About the effect of turbulence on the performance of airfoils and the selection of the critical amplification factor for simulations

One of the scientific targets for the LEMFEV, our Martian UAV, can be the Martian planetary boundary layer.

The planetary boundary layer is usually defined as the layer of the atmosphere where the influence of friction, mechanical mixing, and thermal effects rising from the surface of the planet is significant (Ravi, 2012). Turbulence within the planetary boundary layer is characterized in terms of its intensity and integral length scale.

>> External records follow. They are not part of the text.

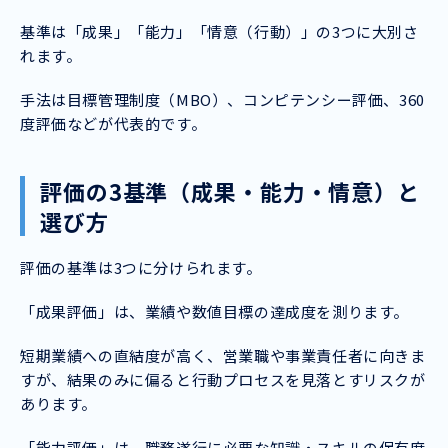
基準は「成果」「能力」「情意（行動）」の3つに大別さ
れます。
手法は目標管理制度（MBO）、コンピテンシー評価、360
度評価などが代表的です。
評価の3基準（成果・能力・情意）と
選び方
評価の基準は3つに分けられます。
「成果評価」は、業績や数値目標の達成度を測ります。
短期業績への直結度が高く、営業職や事業責任者に向きま
すが、結果のみに偏ると行動プロセスを見落とすリスクが
あります。
「能力評価」は、職務遂行に必要な知識・スキルの保有度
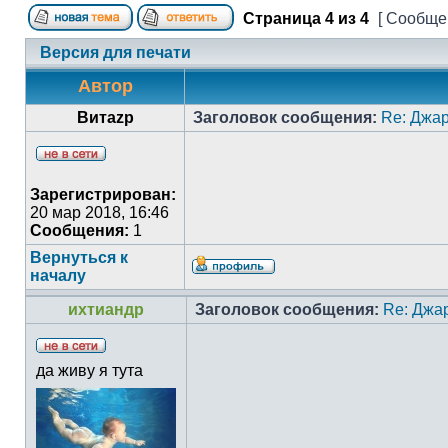
Страница
4
из
4
[ Сообщен
Версия для печати
Автор
Витаzp
Заголовок сообщения:
Re: Джа
Зарегистрирован:
20 мар 2018, 16:46
Сообщения:
1
Вернуться к
началу
ихтиандр
Заголовок сообщения:
Re: Джа
да живу я тута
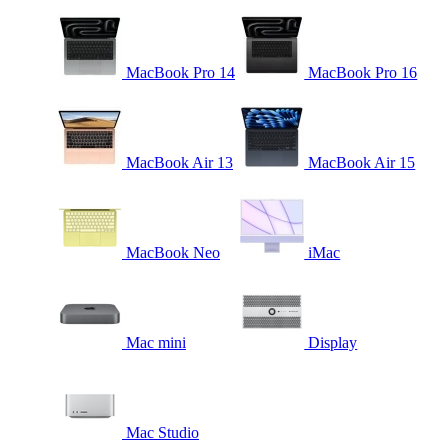
MacBook Pro 14
MacBook Pro 16
MacBook Air 13
MacBook Air 15
MacBook Neo
iMac
Mac mini
Display
Mac Studio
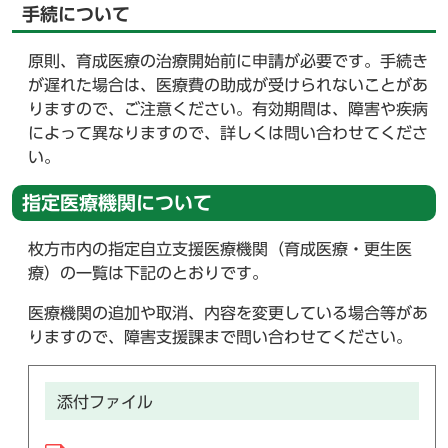
手続について
原則、育成医療の治療開始前に申請が必要です。手続き
が遅れた場合は、医療費の助成が受けられないことがあ
りますので、ご注意ください。有効期間は、障害や疾病
によって異なりますので、詳しくは問い合わせてくださ
い。
指定医療機関について
枚方市内の指定自立支援医療機関（育成医療・更生医
療）の一覧は下記のとおりです。
医療機関の追加や取消、内容を変更している場合等があ
りますので、障害支援課まで問い合わせてください。
添付ファイル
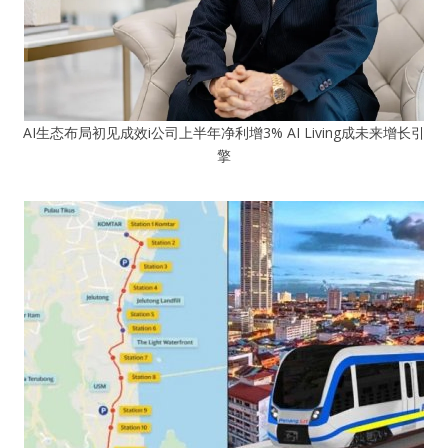
AI生态布局初见成效i公司上半年净利增3% AI Living成未来增长引
擎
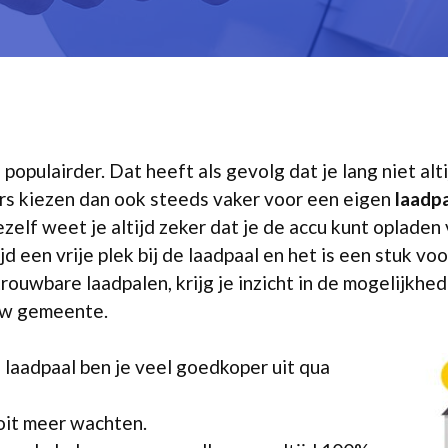
populairder. Dat heeft als gevolg dat je lang niet alti
rs kiezen dan ook steeds vaker voor een eigen
laadpa
zelf weet je altijd zeker dat je de accu kunt oplade
 een vrije plek bij de laadpaal en het is een stuk voo
rouwbare laadpalen, krijg je inzicht in de mogelijkhed
ouw gemeente.
 laadpaal ben je veel goedkoper uit qua
ooit meer wachten.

The turbulence intensity quantifies the turbulent energy within the flow and is the ratio between the standard deviation and mean of the oncoming flow velocity.

The integral length scale characterizes the turbulent energy magnitude at each frequency through a measure of the average size of the largest turbulent eddy present within the flow.

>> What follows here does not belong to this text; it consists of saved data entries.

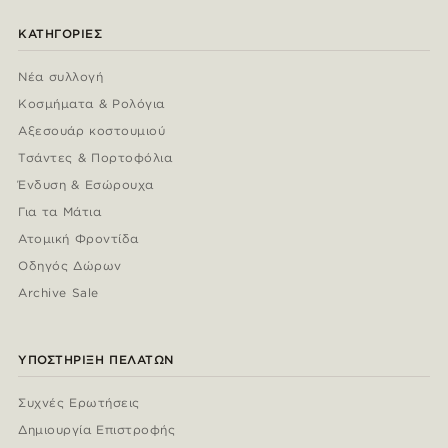
ΚΑΤΗΓΟΡΊΕΣ
Νέα συλλογή
Κοσμήματα & Ρολόγια
Αξεσουάρ κοστουμιού
Τσάντες & Πορτοφόλια
Ένδυση & Εσώρουχα
Για τα Μάτια
Ατομική Φροντίδα
Οδηγός Δώρων
Archive Sale
ΥΠΟΣΤΉΡΙΞΗ ΠΕΛΑΤΏΝ
Συχνές Ερωτήσεις
Δημιουργία Επιστροφής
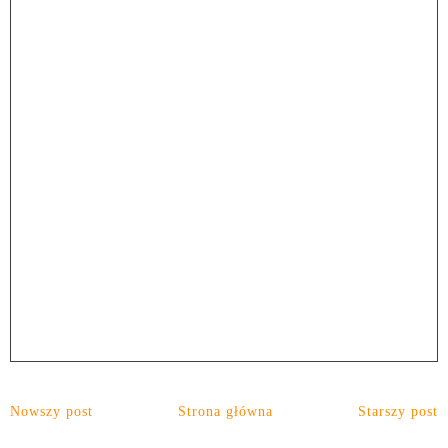
Nowszy post
Strona główna
Starszy post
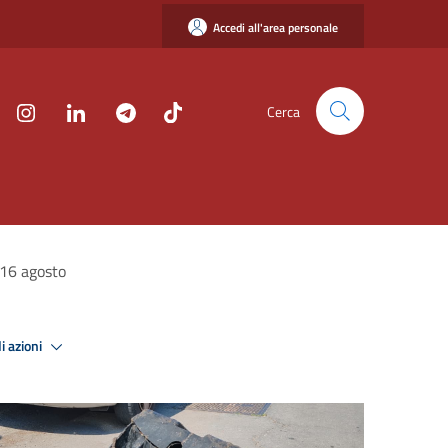
Accedi all'area personale
Cerca
l 16 agosto
i azioni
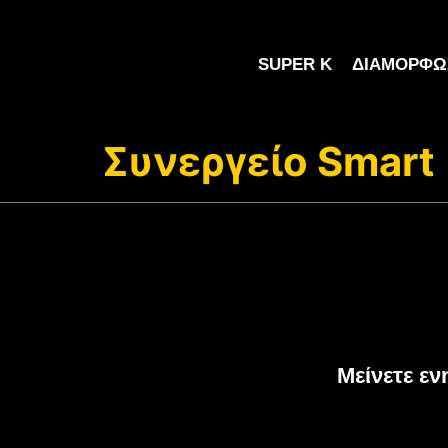
SUPER K
ΔΙΑΜΌΡΦΩ
Συνεργείο Smart
Μείνετε εν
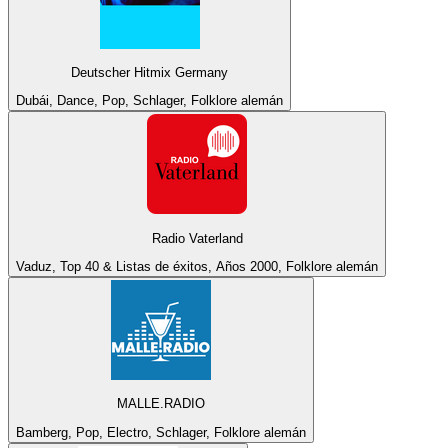
Deutscher Hitmix Germany
Dubái, Dance, Pop, Schlager, Folklore alemán
Radio Vaterland
Vaduz, Top 40 & Listas de éxitos, Años 2000, Folklore alemán
MALLE.RADIO
Bamberg, Pop, Electro, Schlager, Folklore alemán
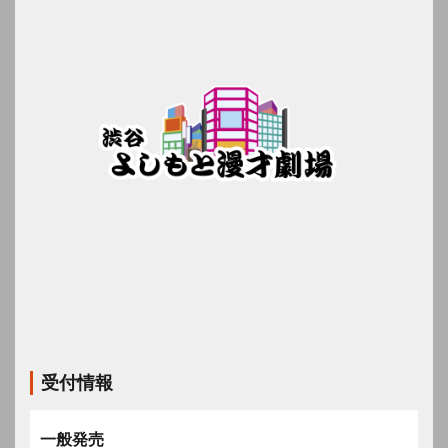
受付情報
一般発売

On Earth, the turbulence intensities in urban terrain typically reach up to 10–20%, while integral length scales range from less than a meter to many tens of meters (Ravi, 2012).

Due to dusty flows with a transverse velocity gradient, the entire near-surface Martian atmosphere turns out to be highly turbulent (Petrosyan, 2011), with the turbulence intensity being as high as 20%.

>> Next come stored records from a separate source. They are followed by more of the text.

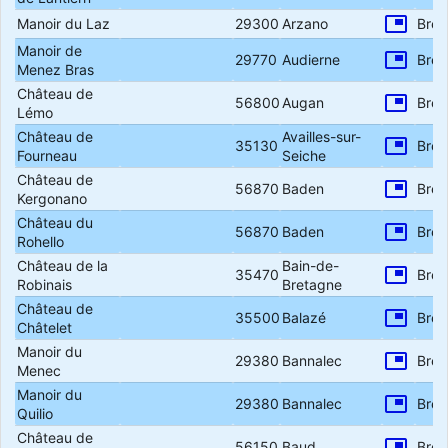
picture_in_picture
Manoir du Laz
29300
Arzano
Bret
Manoir de
picture_in_picture
29770
Audierne
Bret
Menez Bras
Château de
picture_in_picture
56800
Augan
Bret
Lémo
Château de
Availles-sur-
picture_in_picture
35130
Bret
Fourneau
Seiche
Château de
picture_in_picture
56870
Baden
Bret
Kergonano
Château du
picture_in_picture
56870
Baden
Bret
Rohello
Château de la
Bain-de-
picture_in_picture
35470
Bret
Robinais
Bretagne
Château de
picture_in_picture
35500
Balazé
Bret
Châtelet
Manoir du
picture_in_picture
29380
Bannalec
Bret
Menec
Manoir du
picture_in_picture
29380
Bannalec
Bret
Quilio
Château de
picture_in_picture
56150
Baud
Bret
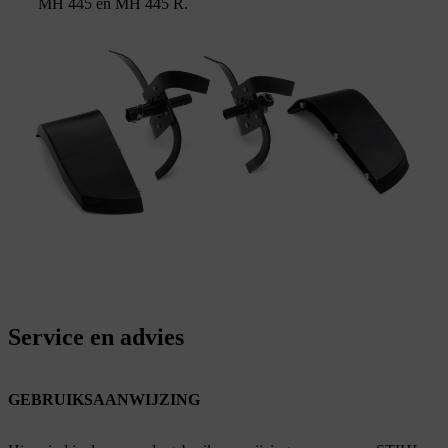
MH 445 en MH 445 R.
Service en advies
GEBRUIKSAANWIJZING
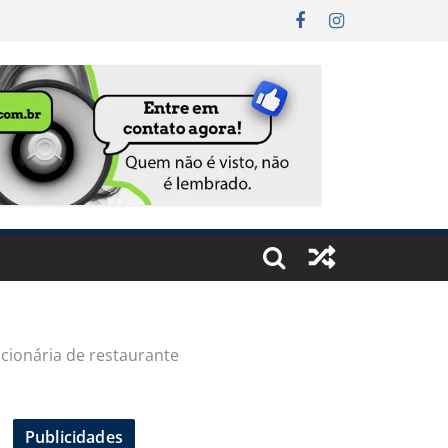
ncionária de restaurante
Publicidades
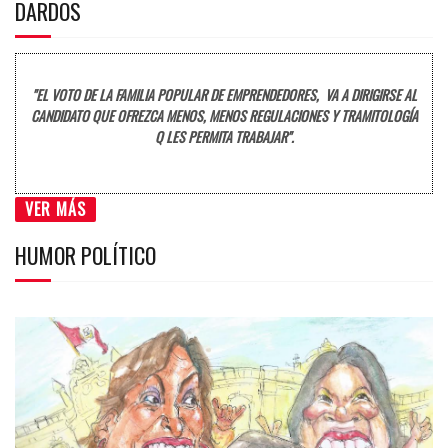
DARDOS
"EL VOTO DE LA FAMILIA POPULAR DE EMPRENDEDORES, VA A DIRIGIRSE AL
CANDIDATO QUE OFREZCA MENOS, MENOS REGULACIONES Y TRAMITOLOGÍA
Q LES PERMITA TRABAJAR".
VER MÁS
HUMOR POLÍTICO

If a UAV is much smaller compared with the integral length, the fluctuations induced by the largest eddies may be considered quasi-static changes in oncoming conditions with respect to the wing. Smaller-scale eddies and a reduced frequency of oscillation may have a larger influence on the airplane's aerodynamic performance. According to Herbst (Herbst, 2017), most influence is attributed to turbulent structures where the integral length scale is on the order of the wing chord.

As the turbulence intensity increases at low Reynolds numbers, the laminar bubble on the airfoil surface reduces in length, and the suction peak grows in absolute magnitude. According to Gopalarathnam (Gopalarathnam, 2003), this phenomenon closely resembles the effects obtained by increasing the chord Reynolds number.

Wind-tunnel tests revealed that turbulence has a considerably higher influence on the suction side as opposed to the pressure surface (Ravi, 2012). Also, it was sown that an increase in turbulence intensity from nominally smooth conditions to 7.8 % led to an increase in the maximum lift coefficient, a reduction in the lift curve slope, and a delay in stall. This phenomenon was attributed to the cambering effect of the leading-edge vortex, which weakens with increasing turbulence intensity.

To my best knowledge, the highest turbulence intensity modeled in wind tunnel tests with wings is 10% (these are the tests conducted by Ravi (Ravi, 2012)), which is much lower than the turbulence intensity expected to exist in the Martian planetary boundary layer (20%). Therefore, we can only extrapolate the trends for the variation of aerodynamic performance of wings with turbulent intensity from the available data.

In our effort to automatically select a proper airfoil for various configurations of the LEMFEV, we use XFOIL, where the only parameter that can be set to adjust the turbulence intensity is the critical amplification factor. By default, it is set to 9, which corresponds to a low-turbulence condition. For a high-turbulence condition, it can be set to be less than 1. In our studies, to take into account the high-turbulence Martian atmosphere, we use the amplification factor of 0.24 (for a rocket-engine single-flight version of the UAV) calculated for the known turbulence intensity using equations from Drela (Drela, 1998).